Facciamo dunque qualche passo indietro: “La Macedonia che abbiamo conosciuto sui libri è soprattutto quella di Filippo e di Alessandro, ma fu Filippo a portare lo stato macedone ad avere come confini virtuali il Danubio e l’Adriatico – spiega al Bo Live lo studioso –. Un regno così grande che gli storici e gli intellettuali al suo seguito lo definirono il ‘primo sovrano d’Europa’. Il primo germe d’Europa insomma nasce nei Balcani”. In seguito Alessandro eredita il regno, nel quale sono al tempo inglobate quelle che diventeranno le due Macedonie: quella del nord, che oggi ha Skopje come capitale, e l’altra che una volta faceva riferimento all’antica Pella e che oggi all’interno dello Stato greco è divisa in tre regioni (Macedonia occidentale, centrale e orientale), con Salonicco come città principale.
“ Gli storici e gli intellettuali al seguito di Filippo lo definirono il ‘primo sovrano d’Europa’. Il primo germe d’Europa nasce nei Balcani Lorenzo Braccesi
Eppure già all’epoca di Filippo si discuteva se i macedoni fossero davvero greci… “In realtà storcevano il naso non solo per macedoni, ma anche per gli abitanti dell’Etolia e dell’Epiro – continua Braccesi –. Nel quinto secolo a.C. un re macedone chiese di partecipare ai giochi panellenici di Olimpia, e le altre città greche ci misero un po’ prima rispondere affermativamente.
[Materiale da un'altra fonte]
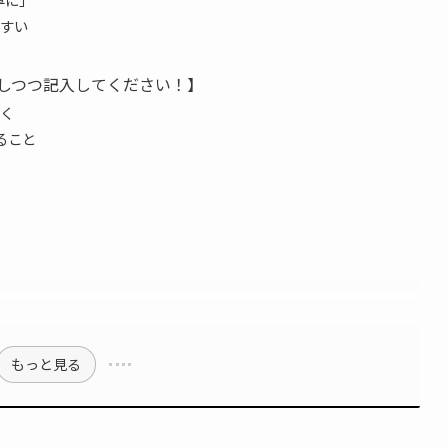
すい
しつつ記入してください！】
く
ること
）
もっと見る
I sovrani macedoni però puntarono sempre a riconoscersi come greci, e del resto parlavano un dialettaccio greco: la grandezza di Filippo anzi fu proprio nel capire che, se mirava a conquistare la Grecia, doveva comportarsi da greco con greci. E infatti chiamò a corte i più grandi intellettuali del tempo: Aristotele come precettore, lo storico Teopompo e lo scultore Lisippo, che aveva l’esclusiva sui suoi ritratti. Ed è sempre Filippo a fare di Pella una capitale greca”.
Oggi la situazione è molto diversa soprattutto nella Macedonia di Skopje, dove invece del greco si parlano il macedone, l’albanese e il serbo: etnie che convivono da secoli ma non sempre pacificamente, come ha raccontato qualche anno fa il film Prima della pioggia di Milcho Manchevski. “Anche qui però abbondano i monumenti ad Alessandro Magno: per loro significa essere eredi di una grande civiltà e soprattutto di un grande personaggio storico”. Proprio ad Alessandro Lorenzo Braccesi ha dedicato una parte non piccola dei suoi studi: “Morì a 33 anni dopo aver conquistato l’oriente e nell’ultima parte della sua vita si faceva chiamare kosmokratos, signore del mondo. E chissà, se fosse vissuto di più forse sarebbe tornato e avrebbe conquistato anche l’occidente. Del mito di Alessandro mi sono occupato spesso, ma quello che oggi viene perpetrato da Skopje è molto più moderno e nasce essenzialmente dalla parcellizzazione mondo balcanico”.
La memoria insomma, con i suoi simboli e la sua narrazione, rimangono fondamentali per la costruzione dell’identità nazionale. Lo sapeva anche il giovane regno greco, quando ad esempio appoggiò il progetto del barone de Coubertin di richiamare in vita dopo secoli i giochi olimpici; lo sa oggi la Macedonia del nord. Un modo per valorizzare l’elemento occidentale a scapito di secoli di dominazione ottomana, per tornare a sentirsi dopo tanto tempo la culla e il centro d’Europa. Almeno sulla carta.